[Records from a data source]
========================

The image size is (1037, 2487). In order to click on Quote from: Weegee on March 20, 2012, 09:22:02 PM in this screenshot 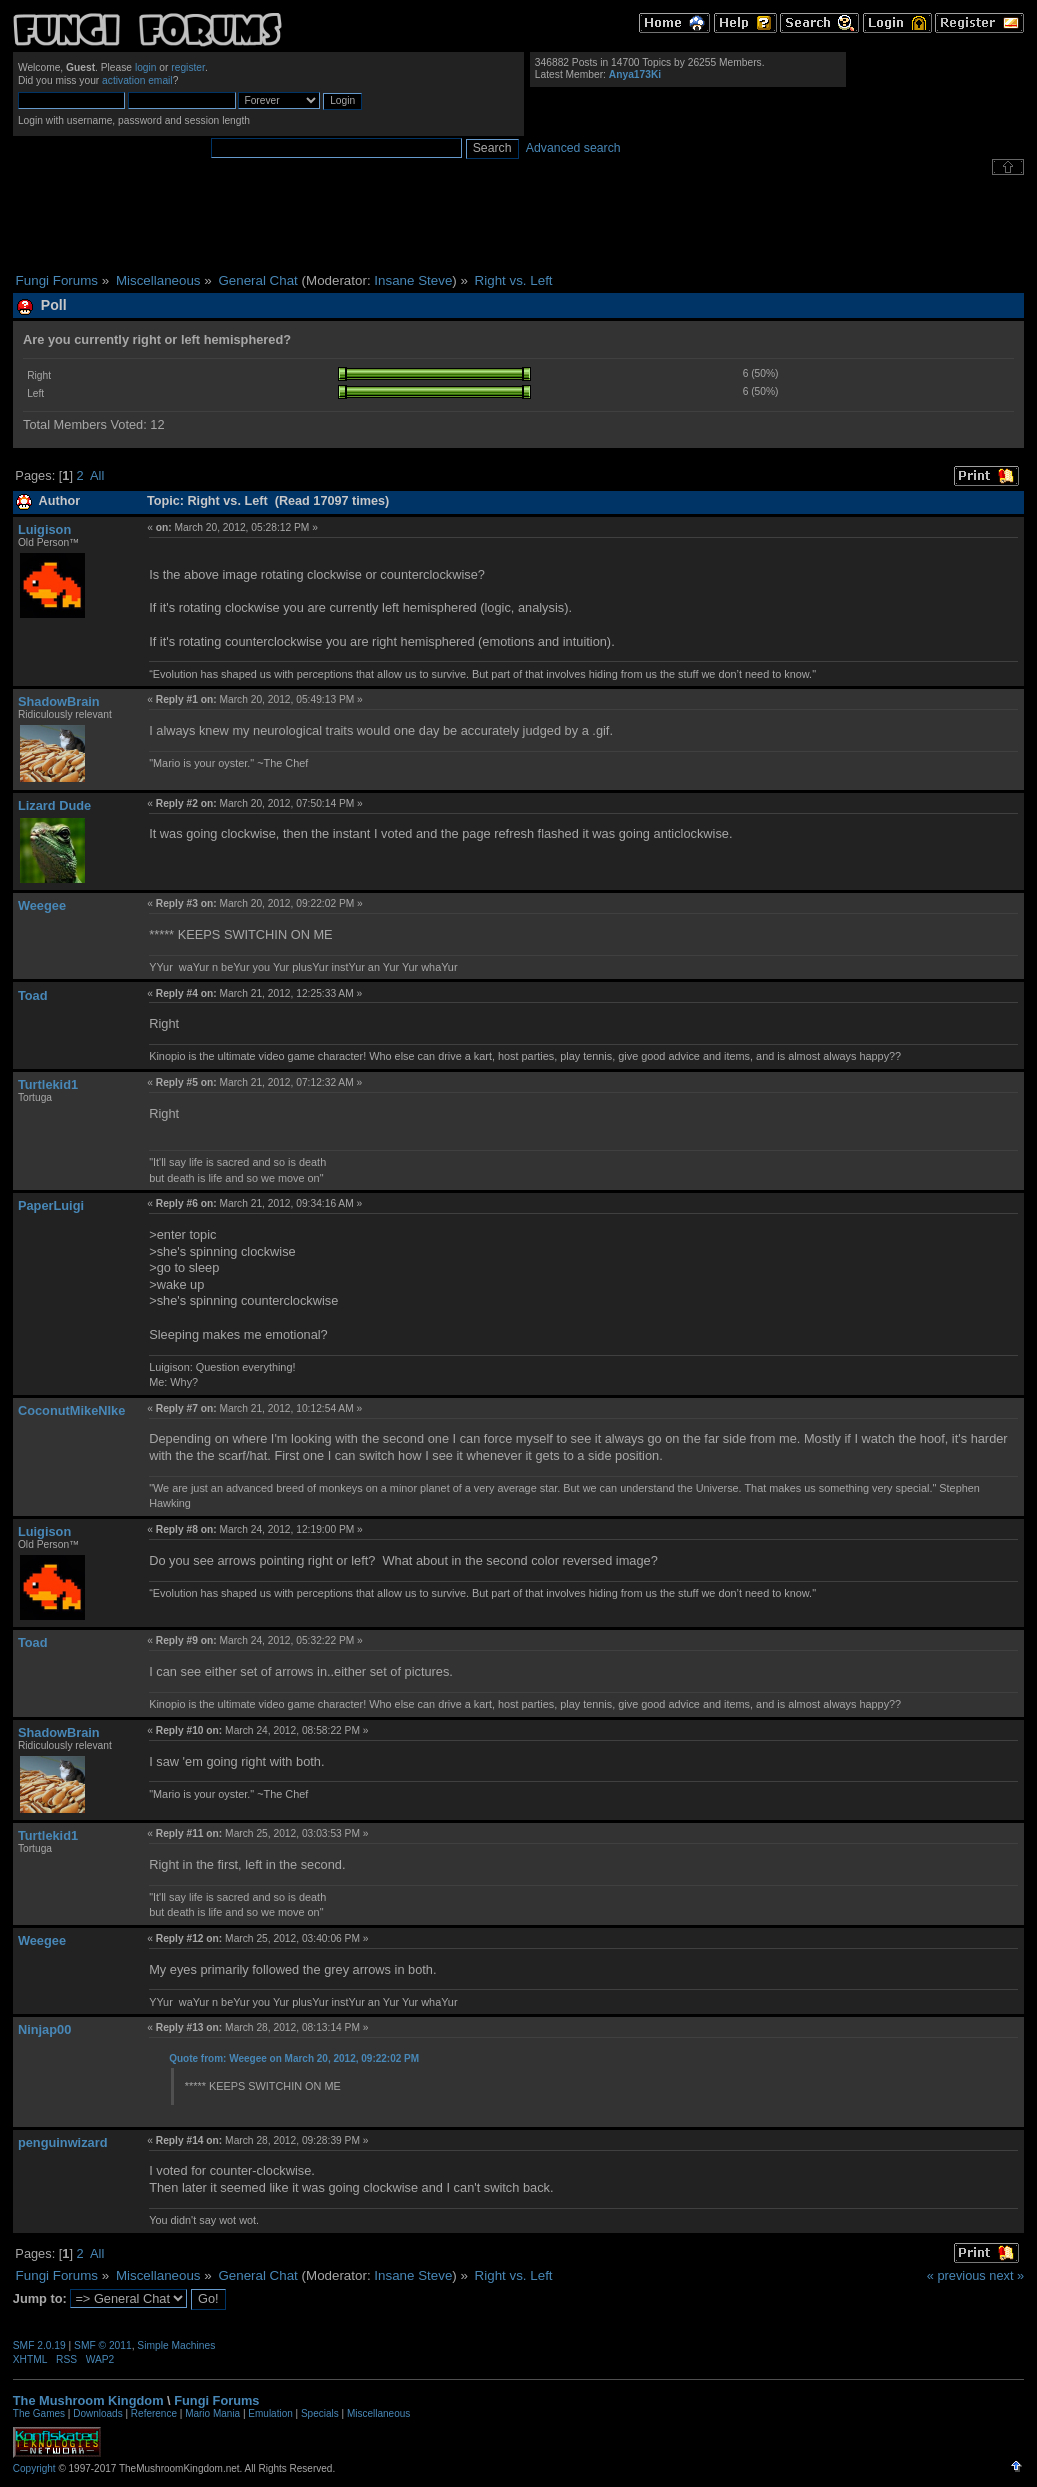, I will do `click(294, 2058)`.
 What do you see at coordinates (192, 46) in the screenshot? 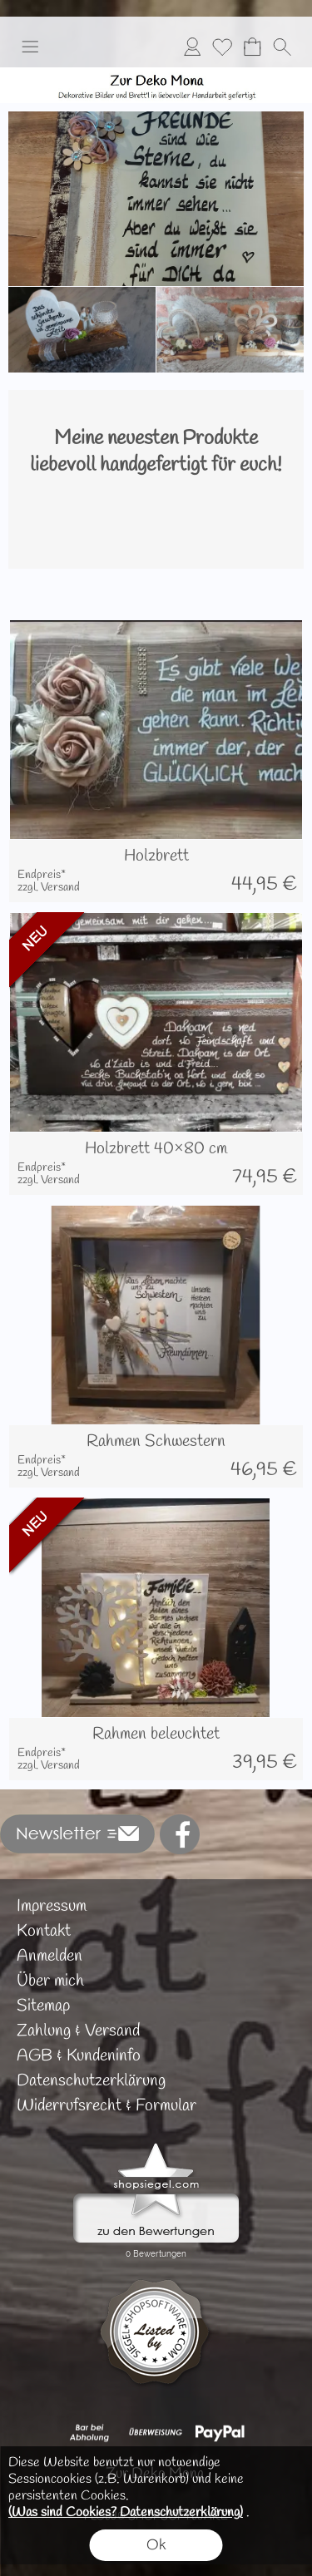
I see `[Anmelden]` at bounding box center [192, 46].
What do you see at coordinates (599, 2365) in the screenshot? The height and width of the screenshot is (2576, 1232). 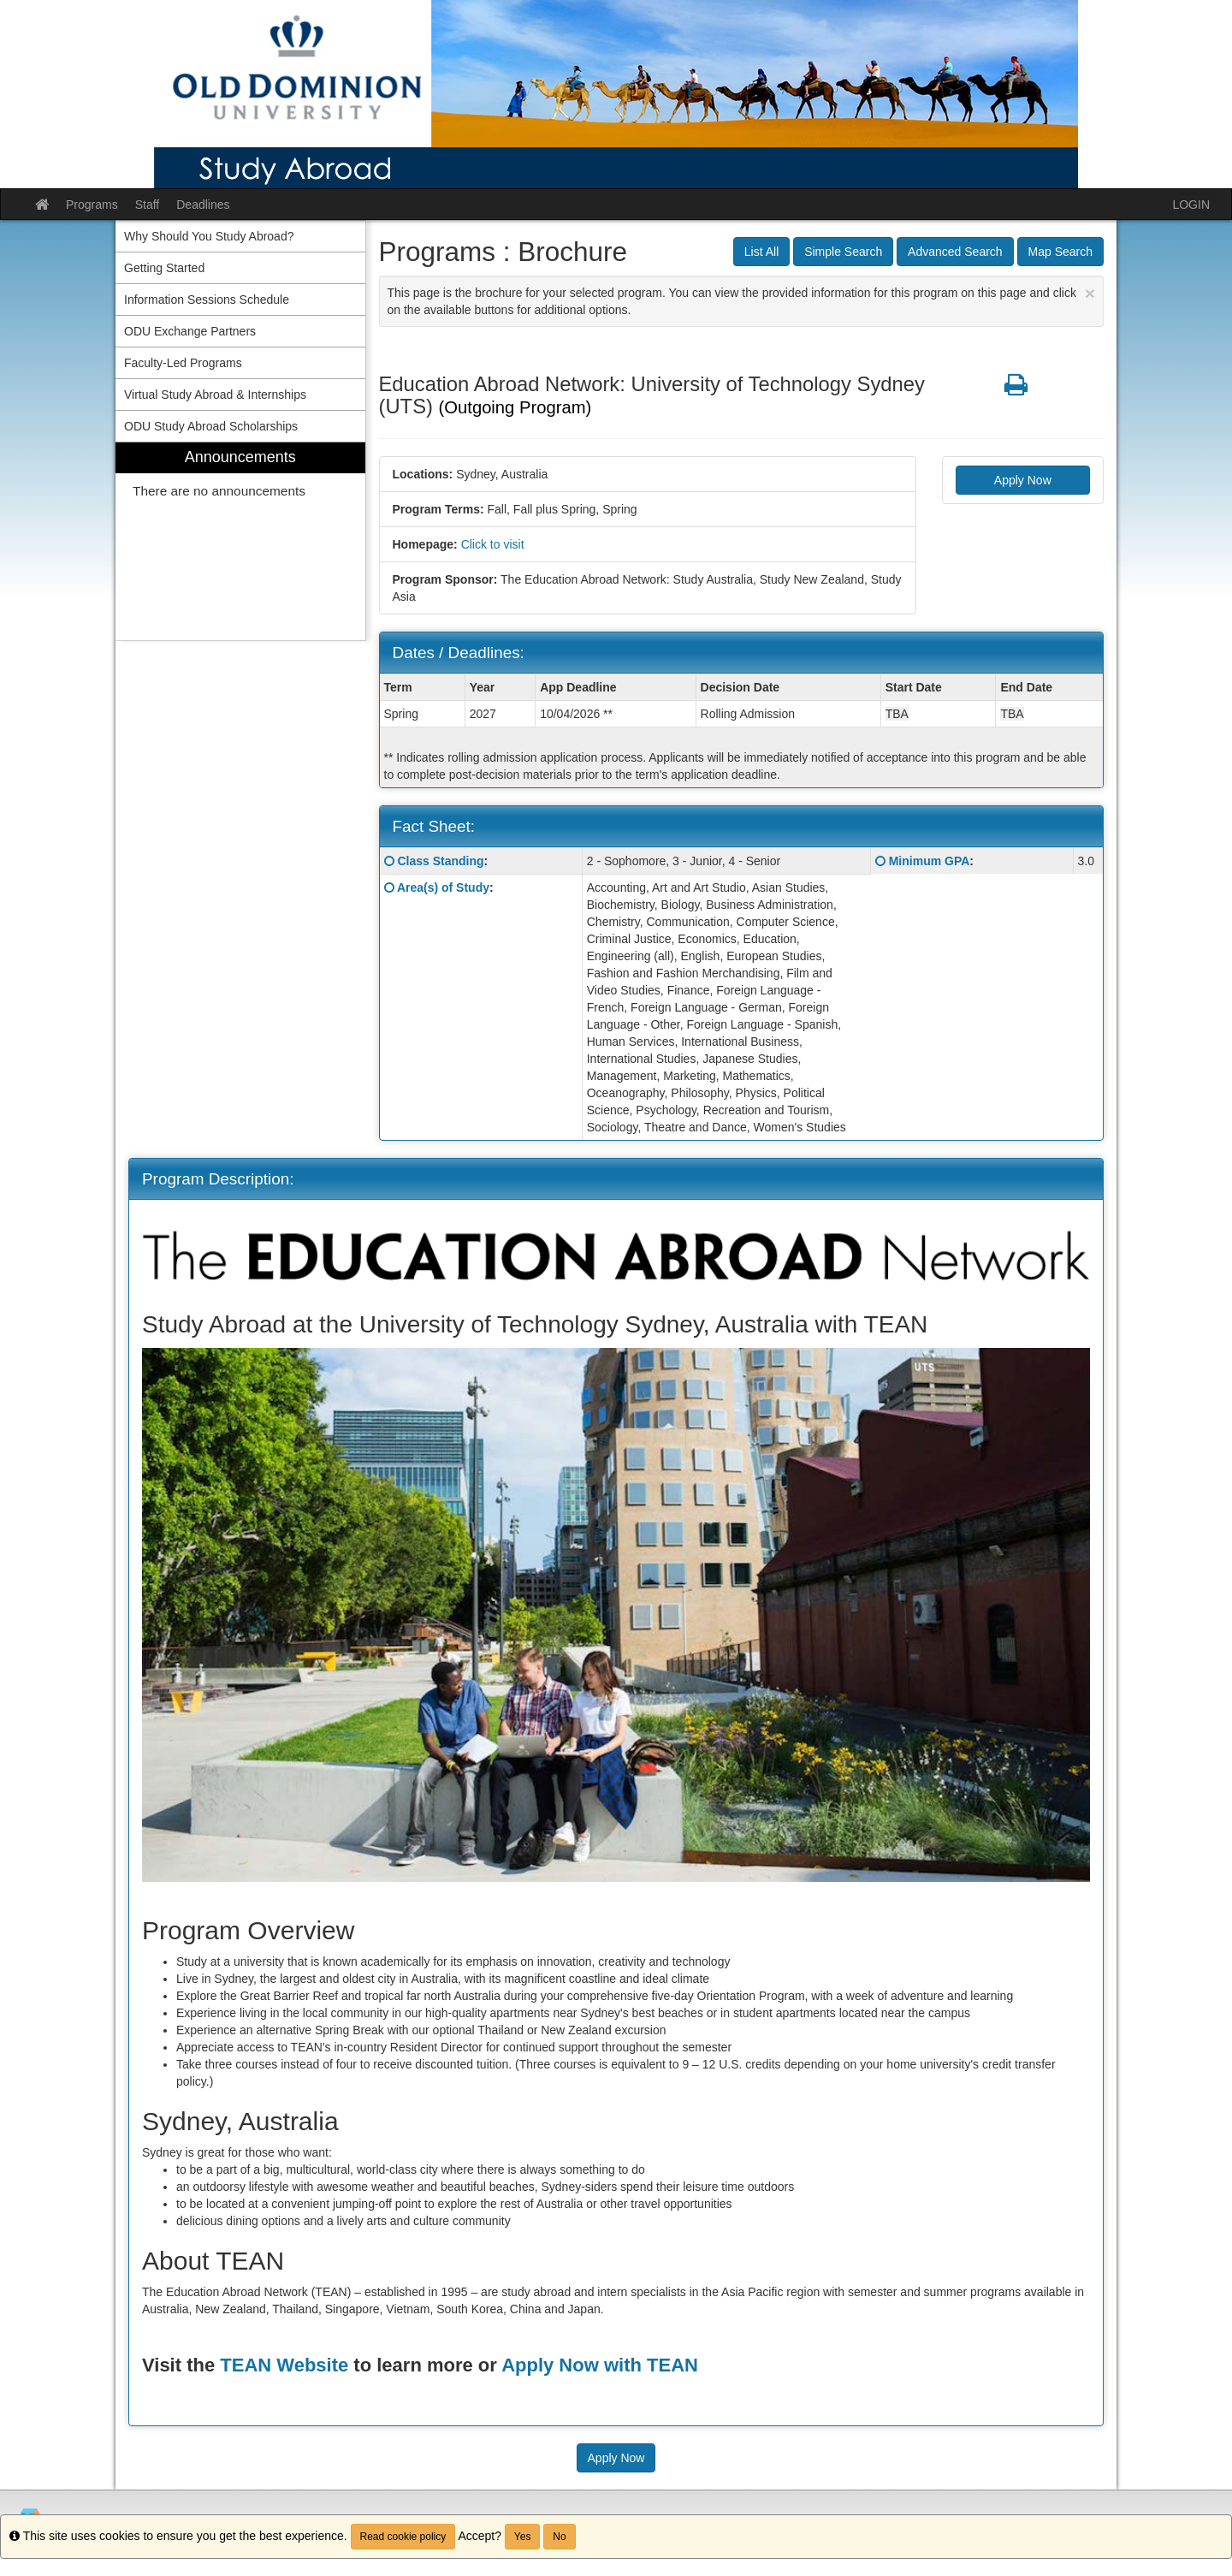 I see `Apply Now with TEAN` at bounding box center [599, 2365].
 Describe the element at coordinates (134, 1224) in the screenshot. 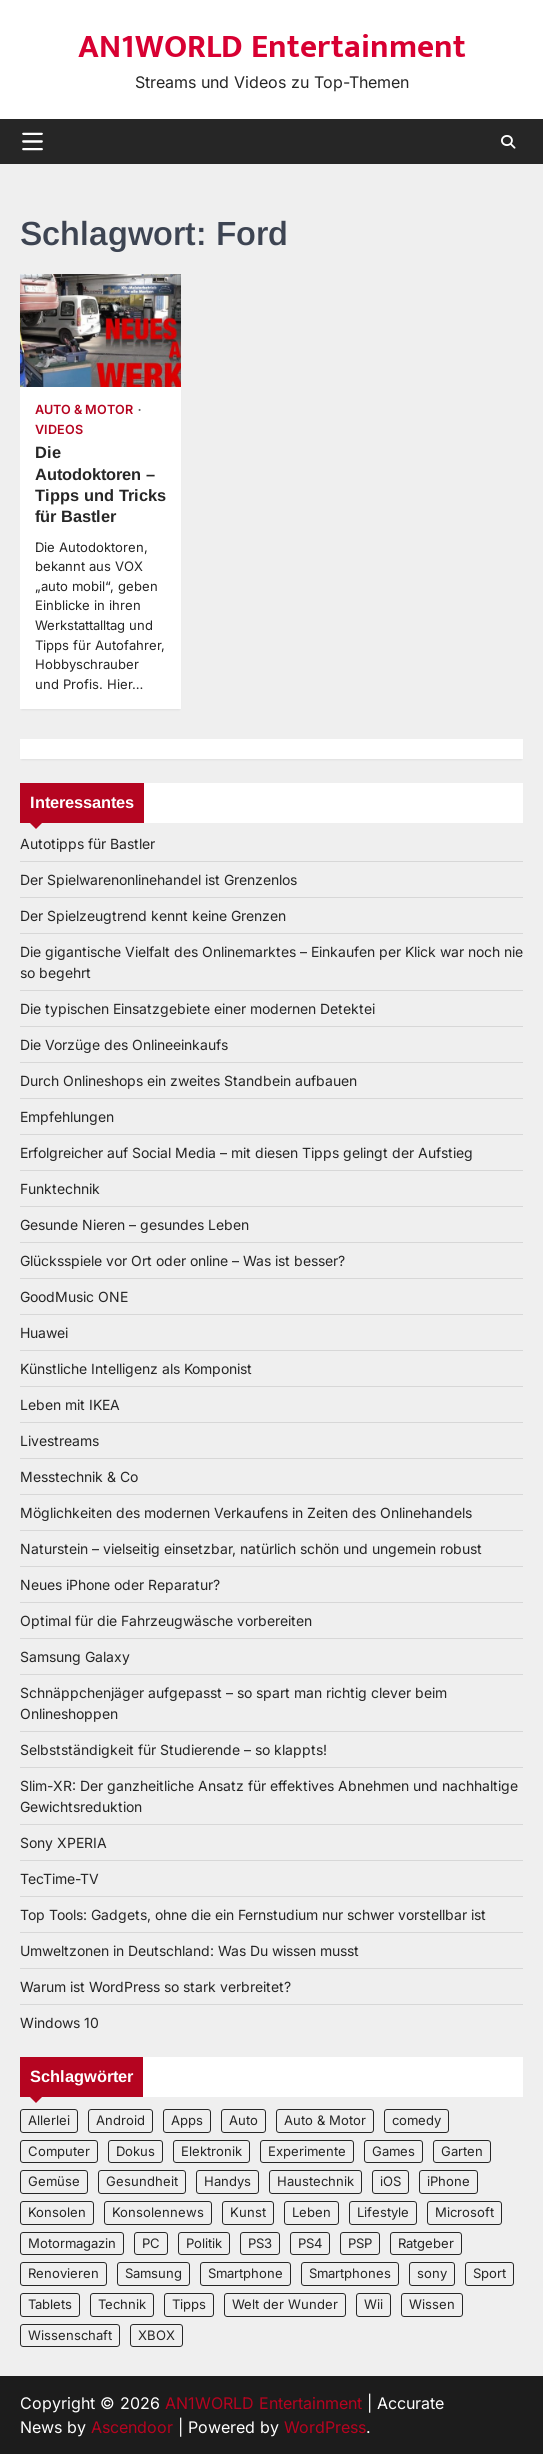

I see `Gesunde Nieren – gesundes Leben` at that location.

========================

▸ Brief: Pick up at the line that holds "Describe the element" and restate each line, word for word, through the last line of the entries. Include both end lines but none of the pictures.

▸ Solution to this problem:
 Describe the element at coordinates (134, 1224) in the screenshot. 

I see `Gesunde Nieren – gesundes Leben` at that location.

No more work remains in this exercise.